There Is No Such Thing As Demon Possession


As they went out, behold, they brought to him a dumb man possessed with a devil, Mark 9:32.

One of the most persistent holdovers from the age in which it was considered cool or intellectual to make reference to Greek or Hebrew, is the almost universal usage of the word "Demon" when referring to possession by an evil spirit. If I am reading behind an author and he refers to the trunk of his car as the boot, I know that he learned that in England. Likewise, saying y'all is pretty indicative of a Southern background. Speech helps to identify us.

No one who learned his doctrine out of a King James Bible would ever refer to demon possession because the word is never used in a King James Bible. A man using that phrase waves a big red flag that he learned his doctrine from commentaries. The bible believing world is starved for men who gained their knowledge and formed their doctrine from the word of God itself. Disguised within our midst is a cadre of men who wave a King James Bible but have never submitted their doctrine to it.

The use of the word demon is a desire to second guess the King James translators when they translated various Greek and Hebrew words. The common cry is that there is only one devil who has demons for his angels. Perhaps to a person who was schooled in Greek thought, could read, speak and write the language like a native (you don't know any such person), there is a distinction between different Greek words underlying our English text. The problem with that thought is that when King James assembled 54 such men, they agreed unanimously that there was no distinction between the two Greek words even though the underlying Greek text appeared on the surface to use two different words with two slightly different meanings. Perhaps Jesus saying, Have not I chosen you twelve, and one of you is a devil? John 6:70, persuaded the translators. In that verse, the underlying Greek word is the same word that bible correctors swear is never plural, and yet Jesus didn't say "the devil", he said "a devil".

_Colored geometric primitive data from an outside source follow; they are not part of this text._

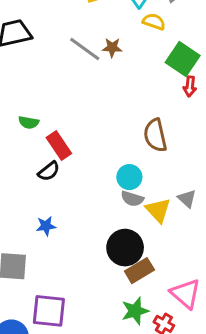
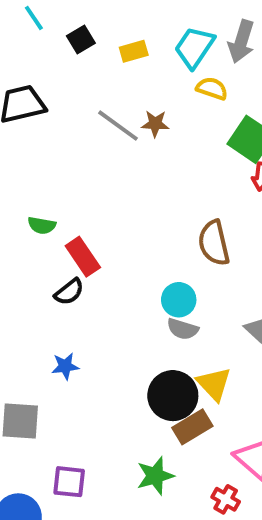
yellow triangle: (158, 210) -> (214, 384), moved
purple square: (49, 311) -> (69, 482), size x0.7
green star: (135, 311) -> (155, 476), moved

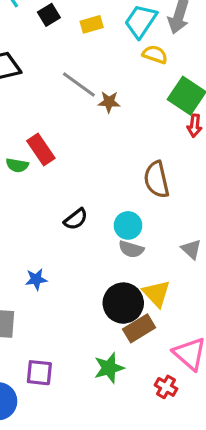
brown star: (155, 124) -> (109, 102), moved
red rectangle: (83, 257) -> (41, 149), moved
black semicircle: (69, 292) -> (76, 219), moved

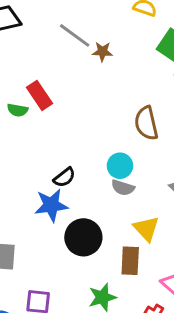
black semicircle: (76, 219) -> (64, 177), moved
blue star: (36, 279) -> (51, 205), moved, size x1.6
black circle: (123, 303) -> (83, 237), moved
brown rectangle: (139, 328) -> (130, 261), turned -56

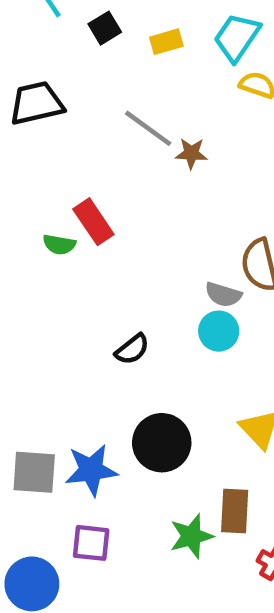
gray semicircle: (123, 188) -> (223, 295), moved
blue star: (51, 205) -> (91, 470), moved
brown rectangle: (130, 261) -> (235, 511), moved

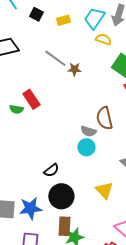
black square: (105, 28) -> (36, 14), turned -32
black semicircle: (132, 349) -> (51, 170), moved
brown rectangle: (235, 511) -> (64, 226), moved

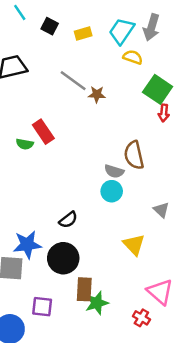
black circle: (61, 196) -> (63, 258), moved
blue star: (30, 208) -> (27, 245), moved

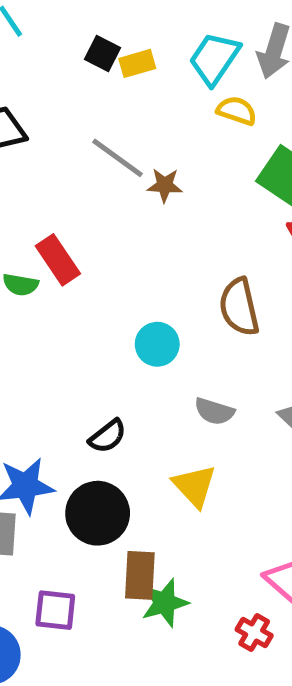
black square: (50, 26) -> (103, 54), moved
gray semicircle: (114, 171) -> (214, 411), moved
cyan circle: (112, 191) -> (157, 344), moved
yellow triangle: (134, 245) -> (194, 486), moved

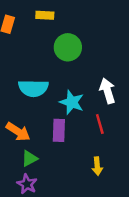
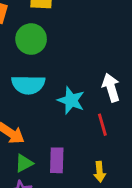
green circle: (68, 47) -> (31, 39), moved
purple rectangle: (59, 130) -> (57, 160), moved

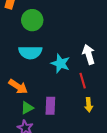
yellow arrow: (100, 172) -> (89, 105), moved

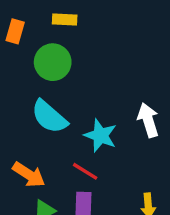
cyan semicircle: (30, 52) -> (49, 117), turned 40
red line: (83, 81) -> (85, 171), moved, turned -42

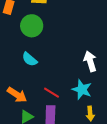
cyan semicircle: (49, 117) -> (30, 59), size x0.7
cyan star: (100, 135) -> (82, 90), moved

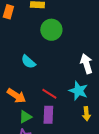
green circle: (32, 26) -> (51, 30), moved

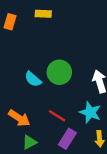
green circle: (51, 30) -> (59, 72), moved
purple rectangle: (48, 115) -> (67, 139), moved, turned 30

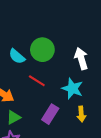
red line: (57, 116) -> (37, 81), moved

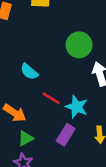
green circle: (42, 50) -> (79, 45), moved
cyan star: (72, 89) -> (77, 107), moved

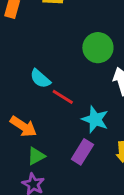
red line: (51, 98) -> (63, 97), moved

That of course brings us back to a truth that forever vexes the greekifiers. Jesus didn't speak Greek. John recorded him in Greek. If you don't believe that a translation can be inspired, then you can't believe that the Book of John is inspired since John quoted Jesus in Greek. This is one of the reasons that I don't really care what the Greek said any more than a person should really care what Jesus really said in his native tongue. The Holy Ghost can speak more than one language. He speaks English rather well and the King James Bible is living proof. The Holy Ghost doesn't believe in demons and neither do I.